(DATA FOR THIS EXERCISE Opens)

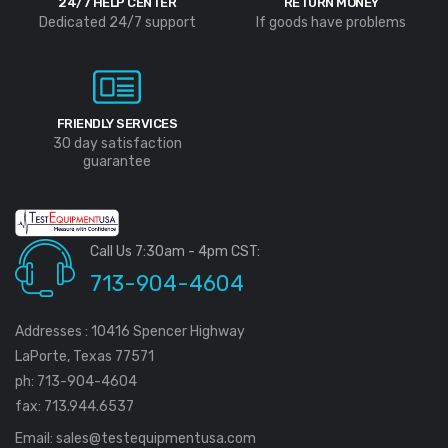
24/7 HELP CENTER
RETURN MONEY
Dedicated 24/7 support
If goods have problems
FRIENDLY SERVICES
30 day satisfaction
guarantee
Call Us 7:30am - 4pm CST:
713-904-4604
Addresses : 10416 Spencer Highway
LaPorte, Texas 77571
ph: 713-904-4604
fax: 713.944.6537
Email:
sales@testequipmentusa.com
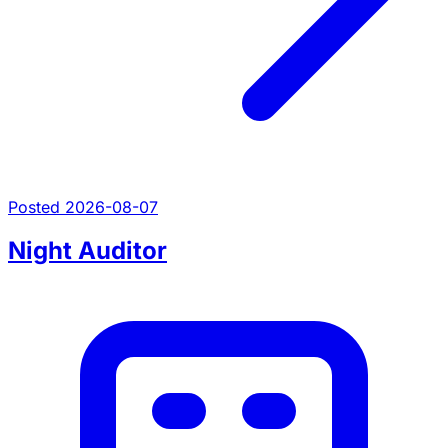
Posted 2026-08-07
Night Auditor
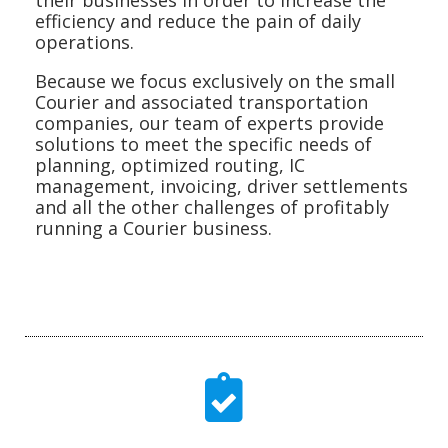
efficiency and reduce the pain of daily
operations.
Because we focus exclusively on the small
Courier and associated transportation
companies, our team of experts provide
solutions to meet the specific needs of
planning, optimized routing, IC
management, invoicing, driver settlements
and all the other challenges of profitably
running a Courier business.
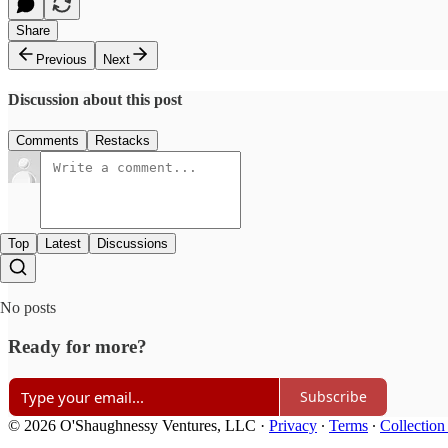
Share
Previous
Next
Discussion about this post
Comments
Restacks
Top
Latest
Discussions
No posts
Ready for more?
Subscribe
© 2026 O'Shaughnessy Ventures, LLC
·
Privacy
∙
Terms
∙
Collection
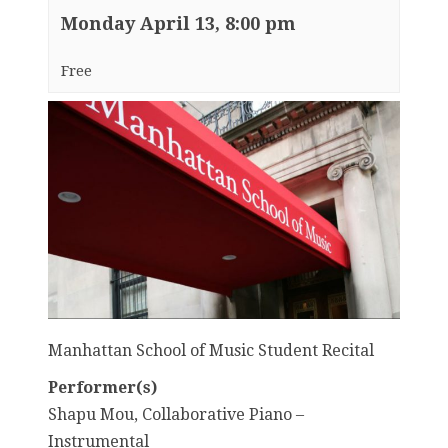
Monday April 13, 8:00 pm
Free
Manhattan School of Music Student Recital
Performer(s)
Shapu Mou, Collaborative Piano –
Instrumental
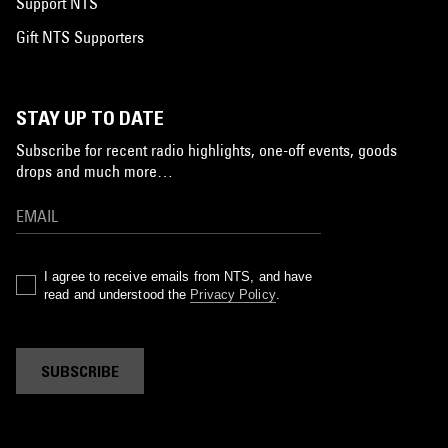
Support NTS
Gift NTS Supporters
STAY UP TO DATE
Subscribe for recent radio highlights, one-off events, goods
drops and much more…
I agree to receive emails from NTS, and have
read and understood the
Privacy Policy
.
SUBSCRIBE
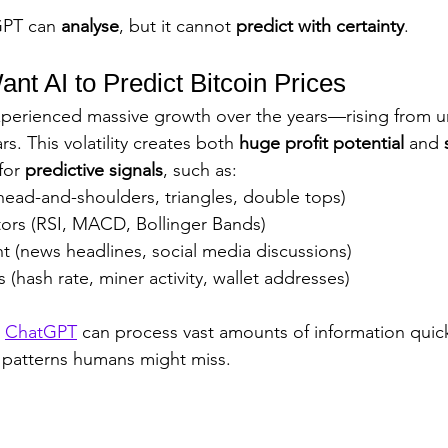
PT can 
analyse
, but it cannot 
predict with certainty
.
t AI to Predict Bitcoin Prices
experienced massive growth over the years—rising from u
s. This volatility creates both 
huge profit potential
 and 
for 
predictive signals
, such as:
head-and-shoulders, triangles, double tops)
tors (RSI, MACD, Bollinger Bands)
t (news headlines, social media discussions)
 (hash rate, miner activity, wallet addresses)
 
ChatGPT
 can process vast amounts of information quic
 patterns humans might miss.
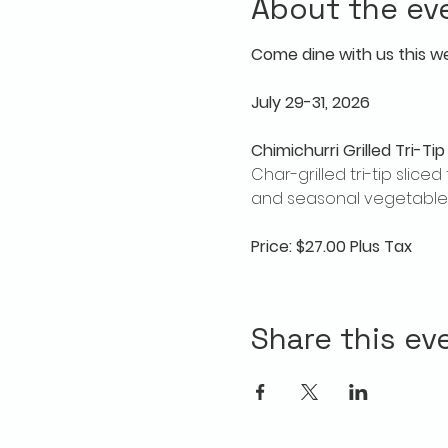
About the ev
Come dine with us this w
July 29-31, 2026
Chimichurri Grilled Tri-Tip
Char-grilled tri-tip slic
and seasonal vegetables
Price: $27.00 Plus Tax
Share this ev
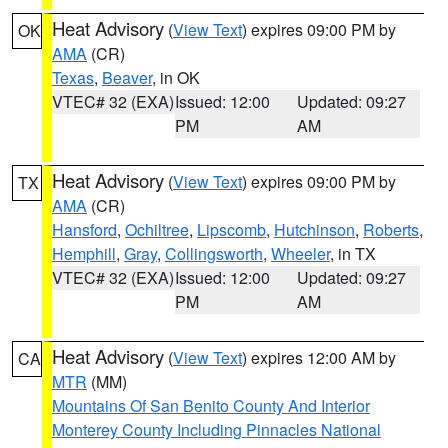
Heat Advisory
(
View Text
) expires 09:00 PM by
OK
AMA
(CR)
Texas
,
Beaver
, in OK
VTEC# 32 (EXA)
Issued: 12:00
Updated: 09:27
PM
AM
Heat Advisory
(
View Text
) expires 09:00 PM by
TX
AMA
(CR)
Hansford
,
Ochiltree
,
Lipscomb
,
Hutchinson
,
Roberts
,
Hemphill
,
Gray
,
Collingsworth
,
Wheeler
, in TX
VTEC# 32 (EXA)
Issued: 12:00
Updated: 09:27
PM
AM
Heat Advisory
(
View Text
) expires 12:00 AM by
CA
MTR
(MM)
Mountains Of San Benito County And Interior
Monterey County Including Pinnacles National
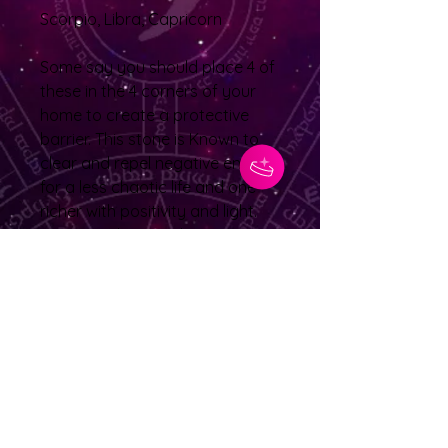
Scorpio, Libra, Capricorn
Some say you should place 4 of
these in the 4 corners of your
home to create a protective
barrier. This stone is Known to
clear and repel negative energy
for a less chaotic life and one
richer with positivity and light.
Suggested to use this to nurture
your root chakra so it can help
reinforce and stabilize your
ability to tackle the fiercest of
challenges
No Reviews Yet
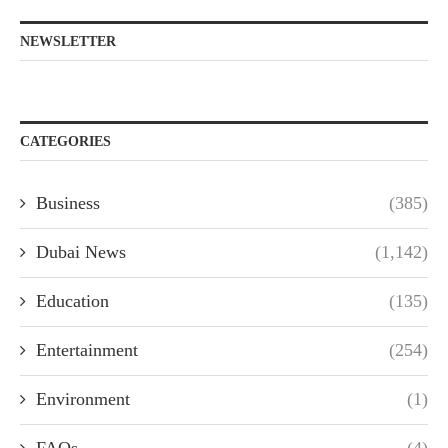
NEWSLETTER
CATEGORIES
Business
(385)
Dubai News
(1,142)
Education
(135)
Entertainment
(254)
Environment
(1)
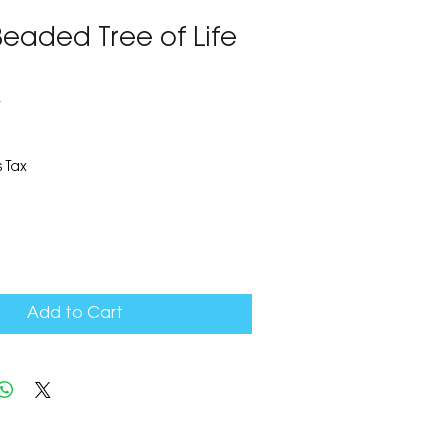
eaded Tree of Life
4
 Tax
Add to Cart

(DATA FOR THIS EXERCISE Closes)

- **HOW TO COMPLETE THIS TASK**
This calls for an exact copy of all the entries above, with the pictures omitted.

- **ANSWER SECTION**
24/7 HELP CENTER
RETURN MONEY
Dedicated 24/7 support
If goods have problems
FRIENDLY SERVICES
30 day satisfaction
guarantee
Call Us 7:30am - 4pm CST:
713-904-4604
Addresses : 10416 Spencer Highway
LaPorte, Texas 77571
ph: 713-904-4604
fax: 713.944.6537
Email:
sales@testequipmentusa.com
Posted 2026-08-07
Night Auditor
efficiency and reduce the pain of daily
operations.
Because we focus exclusively on the small
Courier and associated transportation
companies, our team of experts provide
solutions to meet the specific needs of
planning, optimized routing, IC
management, invoicing, driver settlements
and all the other challenges of profitably
running a Courier business.
Share
Previous
Next
Discussion about this post
Comments
Restacks
Top
Latest
Discussions
No posts
Ready for more?
Subscribe
© 2026 O'Shaughnessy Ventures, LLC
·
Privacy
∙
Terms
∙
Collection
Monday April 13, 8:00 pm
Free
Manhattan School of Music Student Recital
Performer(s)
Shapu Mou, Collaborative Piano –
Instrumental
Support NTS
Gift NTS Supporters
STAY UP TO DATE
Subscribe for recent radio highlights, one-off events, goods
drops and much more…
I agree to receive emails from NTS, and have
read and understood the
Privacy Policy
.
SUBSCRIBE
PT can 
analyse
, but it cannot 
predict with certainty
.
t AI to Predict Bitcoin Prices
experienced massive growth over the years—rising from u
s. This volatility creates both 
huge profit potential
 and 
for 
predictive signals
, such as:
head-and-shoulders, triangles, double tops)
tors (RSI, MACD, Bollinger Bands)
t (news headlines, social media discussions)
 (hash rate, miner activity, wallet addresses)
 
ChatGPT
 can process vast amounts of information quic
 patterns humans might miss.
About the ev
Come dine with us this w
July 29-31, 2026
Chimichurri Grilled Tri-Tip
Char-grilled tri-tip slic
and seasonal vegetables
Price: $27.00 Plus Tax
Share this ev
Heat Advisory
(
View Text
) expires 09:00 PM by
OK
AMA
(CR)
Texas
,
Beaver
, in OK
VTEC# 32 (EXA)
Issued: 12:00
Updated: 09:27
PM
AM
Heat Advisory
(
View Text
) expires 09:00 PM by
TX
AMA
(CR)
Hansford
,
Ochiltree
,
Lipscomb
,
Hutchinson
,
Roberts
,
Hemphill
,
Gray
,
Collingsworth
,
Wheeler
, in TX
VTEC# 32 (EXA)
Issued: 12:00
Updated: 09:27
PM
AM
Heat Advisory
(
View Text
) expires 12:00 AM by
CA
MTR
(MM)
Mountains Of San Benito County And Interior
Monterey County Including Pinnacles National
Scorpio, Libra, Capricorn
Some say you should place 4 of
these in the 4 corners of your
home to create a protective
barrier. This stone is Known to
clear and repel negative energy
for a less chaotic life and one
richer with positivity and light.
Suggested to use this to nurture
your root chakra so it can help
reinforce and stabilize your
ability to tackle the fiercest of
challenges
No Reviews Yet
NEWSLETTER
CATEGORIES
Business
(385)
Dubai News
(1,142)
Education
(135)
Entertainment
(254)
Environment
(1)
eaded Tree of Life
4
 Tax
Add to Cart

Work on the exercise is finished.